• _DATA SUPPLIED_
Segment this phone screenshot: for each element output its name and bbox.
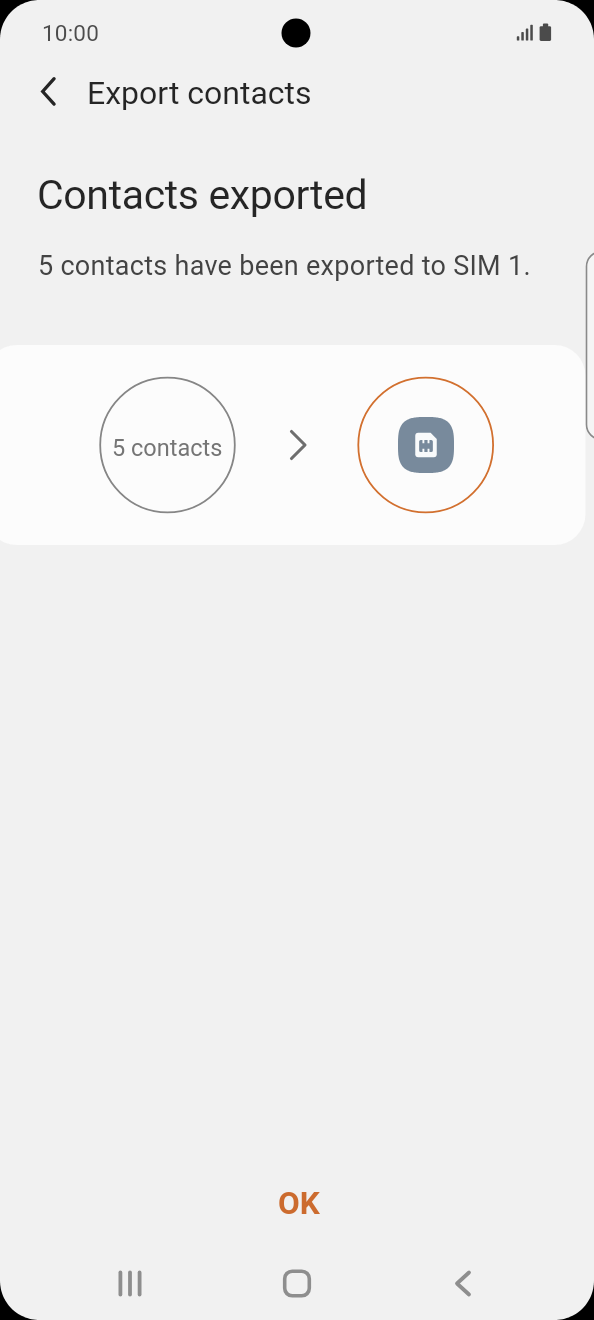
staticText: Contacts exported [37,171,368,219]
button[interactable]: Home [261,1247,333,1319]
button[interactable]: 5 contacts [0,345,594,545]
button[interactable]: Recent apps [94,1247,166,1319]
staticText: 10:00 [42,20,100,46]
staticText: 5 contacts have been exported to SIM 1. [38,250,531,282]
staticText: 5 contacts [112,434,223,462]
staticText: Export contacts [87,74,312,112]
button[interactable]: Navigate up [20,68,66,114]
button[interactable]: OK [0,1173,594,1233]
button[interactable]: Next [586,251,594,440]
button[interactable]: Back [427,1247,499,1319]
staticText: OK [278,1185,320,1222]
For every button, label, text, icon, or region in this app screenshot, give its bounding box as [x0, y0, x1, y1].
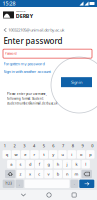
button[interactable]: u [58, 150, 67, 159]
staticText: Forgotten my password [4, 61, 44, 66]
button[interactable]: o [77, 150, 85, 159]
button[interactable]: r [30, 150, 39, 159]
staticText: Sign in with another account [4, 69, 50, 74]
button[interactable]: Backspace [82, 170, 92, 178]
button[interactable]: m [72, 170, 81, 178]
button[interactable]: Shift [5, 170, 16, 178]
staticText: 9 [81, 143, 83, 148]
button[interactable]: h [54, 160, 62, 168]
staticText: c [38, 171, 40, 177]
staticText: UNIVERSITY OF [16, 10, 26, 12]
staticText: b [57, 171, 59, 177]
staticText: q [6, 152, 8, 157]
button[interactable]: 2 [10, 143, 19, 149]
staticText: w [14, 152, 17, 157]
button[interactable]: 5 [39, 143, 48, 149]
staticText: d [29, 162, 31, 167]
staticText: studentnumber@unimail.derby.ac.uk [7, 102, 57, 105]
button[interactable]: 7 [58, 143, 68, 149]
button[interactable]: Sign in [61, 77, 92, 87]
button[interactable]: 1 [0, 143, 10, 149]
button[interactable]: Sign in with another account [4, 69, 50, 74]
button[interactable]: y [49, 150, 57, 159]
button[interactable]: x [26, 170, 34, 178]
staticText: p [89, 152, 91, 157]
staticText: a [10, 162, 12, 167]
staticText: 15:28 [2, 0, 16, 7]
staticText: DERBY [16, 12, 33, 19]
button[interactable]: 4 [29, 143, 39, 149]
button[interactable]: b [54, 170, 62, 178]
button[interactable]: . [70, 180, 78, 188]
staticText: l [85, 162, 86, 167]
staticText: x [29, 171, 31, 177]
staticText: z [20, 171, 22, 177]
staticText: Sign in [71, 80, 82, 85]
staticText: . [74, 182, 75, 186]
button[interactable]: p [86, 150, 94, 159]
staticText: 100322105@unimail.derby.ac.uk [8, 27, 64, 33]
staticText: following format: Student: [7, 97, 44, 100]
button[interactable]: 3 [19, 143, 29, 149]
button[interactable]: a [7, 160, 16, 168]
staticText: m [74, 171, 78, 177]
staticText: e [24, 152, 26, 157]
staticText: Password [5, 52, 17, 55]
staticText: ?123 [5, 182, 12, 186]
button[interactable]: q [2, 150, 11, 159]
button[interactable]: d [26, 160, 34, 168]
staticText: o [80, 152, 82, 157]
button[interactable]: w [12, 150, 20, 159]
button[interactable]: n [63, 170, 71, 178]
staticText: r [34, 152, 36, 157]
staticText: , [19, 182, 20, 186]
staticText: y [52, 152, 54, 157]
staticText: 7 [62, 143, 64, 148]
staticText: Enter password [4, 36, 62, 46]
button[interactable]: v [44, 170, 53, 178]
staticText: g [48, 162, 50, 167]
button[interactable]: 100322105@unimail.derby.ac.uk [0, 27, 97, 33]
staticText: i [71, 152, 72, 157]
staticText: 0 [91, 143, 93, 148]
staticText: 1 [4, 143, 6, 148]
button[interactable]: z [16, 170, 25, 178]
button[interactable]: 0 [87, 143, 97, 149]
button[interactable]: Home [47, 193, 51, 197]
button[interactable]: ?123 [3, 180, 15, 188]
staticText: 4 [33, 143, 35, 148]
button[interactable]: i [68, 150, 76, 159]
staticText: v [48, 171, 50, 177]
staticText: j [67, 162, 68, 167]
staticText: s [20, 162, 22, 167]
staticText: k [75, 162, 77, 167]
button[interactable]: Back [21, 193, 26, 197]
button[interactable]: Recent apps [72, 193, 76, 197]
button[interactable]: t [40, 150, 48, 159]
staticText: 3 [23, 143, 25, 148]
button[interactable]: j [63, 160, 71, 168]
staticText: f [39, 162, 40, 167]
button[interactable]: l [82, 160, 90, 168]
button[interactable]: 6 [48, 143, 58, 149]
button[interactable]: e [21, 150, 29, 159]
staticText: 6 [52, 143, 54, 148]
button[interactable]: g [44, 160, 53, 168]
staticText: h [57, 162, 59, 167]
staticText: 8 [72, 143, 74, 148]
staticText: 5 [43, 143, 45, 148]
button[interactable]: Enter [79, 180, 94, 188]
button[interactable]: 8 [68, 143, 78, 149]
staticText: t [43, 152, 44, 157]
button[interactable]: Forgotten my password [4, 61, 44, 66]
staticText: u [61, 152, 63, 157]
button[interactable]: s [16, 160, 25, 168]
button[interactable]: f [35, 160, 43, 168]
button[interactable]: c [35, 170, 43, 178]
button[interactable]: 9 [78, 143, 87, 149]
staticText: Please enter your username, [7, 92, 47, 96]
button[interactable]: , [16, 180, 24, 188]
button[interactable]: k [72, 160, 81, 168]
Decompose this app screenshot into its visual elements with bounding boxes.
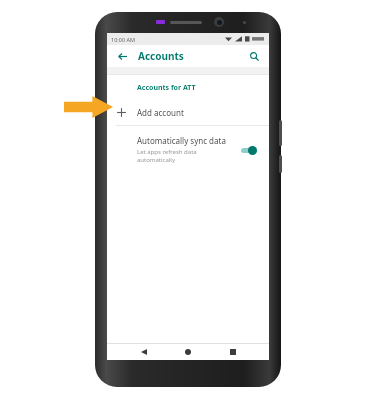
staticText: 10:00 AM bbox=[111, 36, 135, 43]
staticText: Accounts for ATT bbox=[137, 83, 196, 93]
button[interactable]: Automatically sync data bbox=[107, 126, 269, 173]
button[interactable]: Add account bbox=[107, 99, 269, 125]
staticText: Let apps refresh data automatically bbox=[137, 148, 197, 164]
button[interactable]: Back bbox=[136, 344, 152, 360]
button[interactable]: Home bbox=[180, 344, 196, 360]
button[interactable]: Automatically sync data toggle bbox=[239, 144, 259, 156]
staticText: Add account bbox=[137, 107, 184, 118]
button[interactable]: Back bbox=[115, 49, 129, 63]
button[interactable]: Recent apps bbox=[225, 344, 241, 360]
staticText: Accounts bbox=[138, 49, 184, 63]
button[interactable]: Search bbox=[247, 49, 261, 63]
staticText: Automatically sync data bbox=[137, 135, 226, 146]
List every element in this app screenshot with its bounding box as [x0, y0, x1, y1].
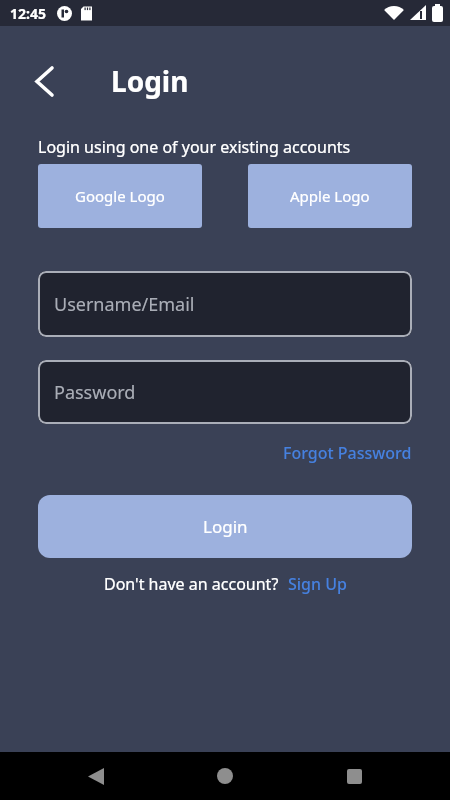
staticText: Login [203, 515, 248, 538]
button[interactable]: Sign Up [288, 573, 347, 595]
button[interactable]: Google Logo [38, 164, 202, 228]
staticText: Login using one of your existing account… [38, 136, 351, 158]
staticText: Login [111, 62, 189, 100]
button[interactable] [337, 759, 371, 793]
button[interactable]: Username/Email [38, 271, 412, 337]
staticText: Apple Logo [290, 186, 370, 206]
button[interactable]: Forgot Password [283, 442, 412, 464]
staticText: Google Logo [75, 186, 165, 206]
button[interactable]: Apple Logo [248, 164, 412, 228]
staticText: Username/Email [54, 292, 195, 317]
staticText: Password [54, 380, 136, 405]
staticText: 12:45 [10, 4, 46, 23]
button[interactable]: Login [38, 495, 412, 558]
button[interactable] [208, 759, 242, 793]
button[interactable]: Password [38, 360, 412, 424]
button[interactable] [79, 759, 113, 793]
button[interactable] [24, 61, 64, 101]
staticText: Don't have an account? [104, 573, 279, 595]
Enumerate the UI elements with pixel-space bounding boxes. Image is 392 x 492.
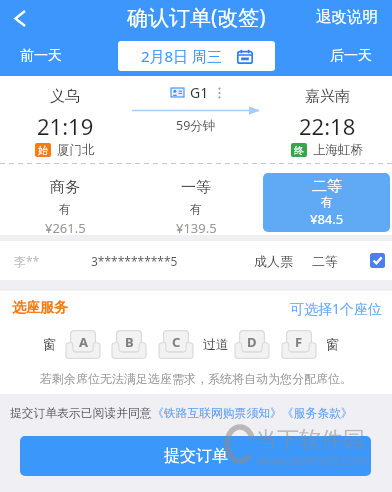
staticText: 李** bbox=[14, 253, 40, 269]
button[interactable]: Back bbox=[0, 0, 40, 36]
button[interactable]: 提交订单 bbox=[20, 436, 371, 476]
staticText: ¥84.5 bbox=[310, 210, 344, 228]
button[interactable]: 李** bbox=[14, 241, 386, 280]
staticText: 成人票 bbox=[254, 253, 293, 269]
staticText: 前一天 bbox=[20, 47, 62, 65]
staticText: 当下软件园 bbox=[255, 426, 365, 454]
staticText: 提交订单 bbox=[164, 446, 228, 466]
staticText: 有 bbox=[190, 201, 202, 216]
staticText: 后一天 bbox=[330, 47, 372, 65]
staticText: F bbox=[295, 333, 303, 351]
staticText: A bbox=[79, 333, 88, 351]
staticText: 有 bbox=[321, 194, 333, 209]
button[interactable]: 退改说明 bbox=[316, 0, 378, 36]
staticText: 上海虹桥 bbox=[313, 142, 363, 158]
button[interactable]: 一等 bbox=[130, 164, 262, 235]
staticText: 若剩余席位无法满足选座需求，系统将自动为您分配席位。 bbox=[40, 371, 352, 386]
staticText: 22:18 bbox=[299, 111, 356, 141]
button[interactable]: Seat F bbox=[282, 330, 316, 359]
button[interactable]: 商务 bbox=[0, 164, 130, 235]
staticText: 二等 bbox=[312, 253, 338, 269]
button[interactable]: Seat D bbox=[235, 330, 269, 359]
button[interactable]: Seat B bbox=[112, 330, 146, 359]
staticText: 提交订单表示已阅读并同意 bbox=[10, 406, 152, 421]
staticText: D bbox=[247, 333, 257, 351]
staticText: 59分钟 bbox=[176, 117, 216, 134]
button[interactable]: 选座服务 bbox=[12, 299, 68, 317]
button[interactable]: 《铁路互联网购票须知》《服务条款》 bbox=[152, 406, 353, 421]
button[interactable]: 后一天 bbox=[330, 36, 372, 76]
staticText: B bbox=[125, 333, 134, 351]
staticText: 过道 bbox=[203, 336, 229, 352]
staticText: 商务 bbox=[50, 178, 80, 197]
staticText: 确认订单(改签) bbox=[127, 3, 266, 32]
button[interactable]: Seat A bbox=[66, 330, 100, 359]
staticText: 终 bbox=[294, 144, 304, 157]
staticText: ¥139.5 bbox=[176, 219, 217, 235]
staticText: G1 bbox=[190, 83, 209, 102]
staticText: 21:19 bbox=[37, 111, 94, 141]
button[interactable]: Seat C bbox=[159, 330, 193, 359]
staticText: 一等 bbox=[181, 178, 211, 197]
staticText: 嘉兴南 bbox=[305, 87, 350, 106]
staticText: ¥261.5 bbox=[45, 219, 86, 235]
button[interactable]: 二等 bbox=[263, 173, 390, 232]
staticText: 有 bbox=[59, 201, 71, 216]
staticText: 窗 bbox=[326, 336, 339, 352]
staticText: 退改说明 bbox=[316, 7, 378, 27]
staticText: 二等 bbox=[312, 177, 342, 196]
staticText: www.downxia.com bbox=[257, 452, 368, 469]
button[interactable]: 2月8日 周三 bbox=[118, 41, 275, 71]
staticText: 厦门北 bbox=[57, 142, 95, 158]
staticText: 2月8日 周三 bbox=[141, 46, 223, 66]
staticText: 3***********5 bbox=[91, 253, 178, 269]
staticText: C bbox=[172, 333, 181, 351]
staticText: 窗 bbox=[43, 336, 56, 352]
button[interactable]: 可选择1个座位 bbox=[290, 299, 383, 318]
staticText: 始 bbox=[38, 144, 48, 157]
staticText: 义乌 bbox=[50, 87, 80, 106]
button[interactable]: 前一天 bbox=[20, 36, 62, 76]
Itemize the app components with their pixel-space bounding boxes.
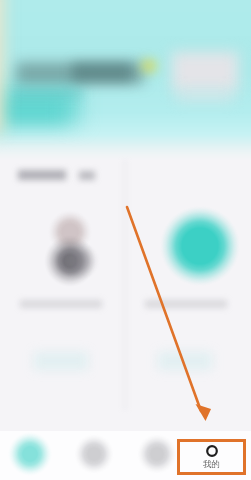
button[interactable]: Home: [12, 444, 48, 466]
staticText: 我的: [203, 459, 220, 470]
button[interactable]: Discover: [76, 444, 112, 466]
button[interactable]: 我的: [177, 439, 246, 475]
button[interactable]: Messages: [139, 444, 175, 466]
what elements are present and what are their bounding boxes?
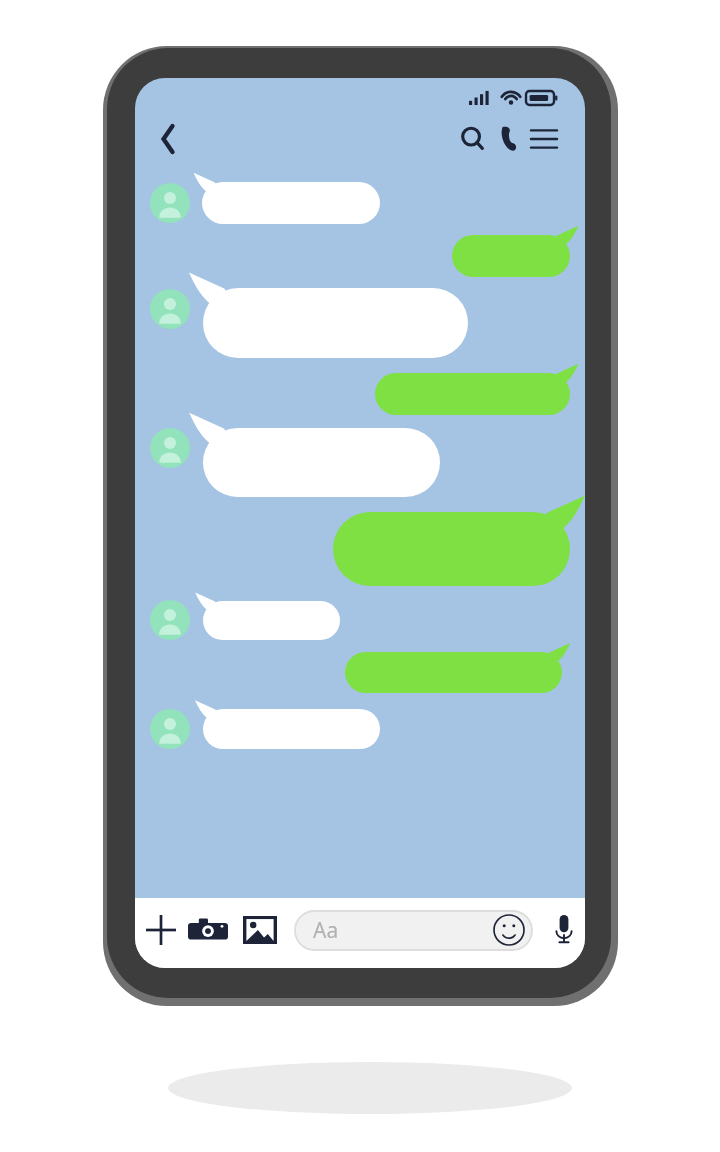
button[interactable]: Add attachment bbox=[139, 908, 183, 952]
button[interactable]: Call bbox=[487, 116, 531, 162]
button[interactable]: Emoji bbox=[489, 908, 531, 952]
button[interactable]: Search bbox=[451, 116, 495, 162]
button[interactable]: Message input bbox=[295, 911, 532, 950]
button[interactable]: Voice message bbox=[543, 908, 585, 952]
button[interactable]: Photo gallery bbox=[238, 908, 282, 952]
button[interactable]: Camera bbox=[186, 908, 230, 952]
button[interactable]: Menu bbox=[522, 116, 566, 162]
staticText: Aa bbox=[313, 916, 339, 945]
button[interactable]: Back bbox=[146, 116, 192, 162]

• _BRIEF_
The expected answer holds each line from the listing above where the string "Sign" is present.

• _WRITTEN SOLUTION_
staticText: Sign in with another account [4, 69, 50, 74]
button[interactable]: Sign in [61, 77, 92, 87]
button[interactable]: Sign in with another account [4, 69, 50, 74]
staticText: Sign in [71, 80, 82, 85]
button[interactable]: Sign Up [288, 573, 347, 595]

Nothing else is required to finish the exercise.